Below are some records. Repeat exactly the lines from the one containing "TIENDA DE ELECTRODOMESTIC" through the final line.
*** Opening of Input records ***
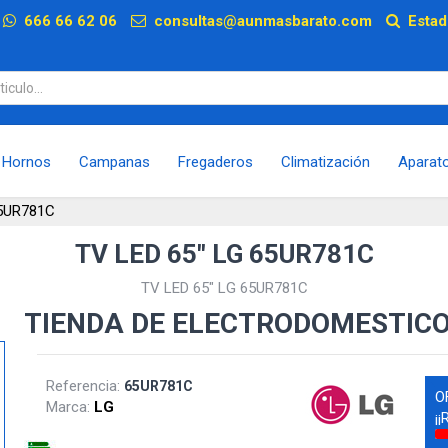
p
666 66 62 06
consultas@aunmasbarato.com
Estad
Hornos
Campanas
Fregaderos
Climatización
Aparat
65UR781C
TV LED 65" LG 65UR781C
TV LED 65" LG 65UR781C
TIENDA DE ELECTRODOMESTIC
Referencia:
65UR781C
O
Marca:
LG
¡¡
*** Close of Input records ***
#### Answer to this problem:
TIENDA DE ELECTRODOMESTIC
Referencia:
65UR781C
O
Marca:
LG
¡¡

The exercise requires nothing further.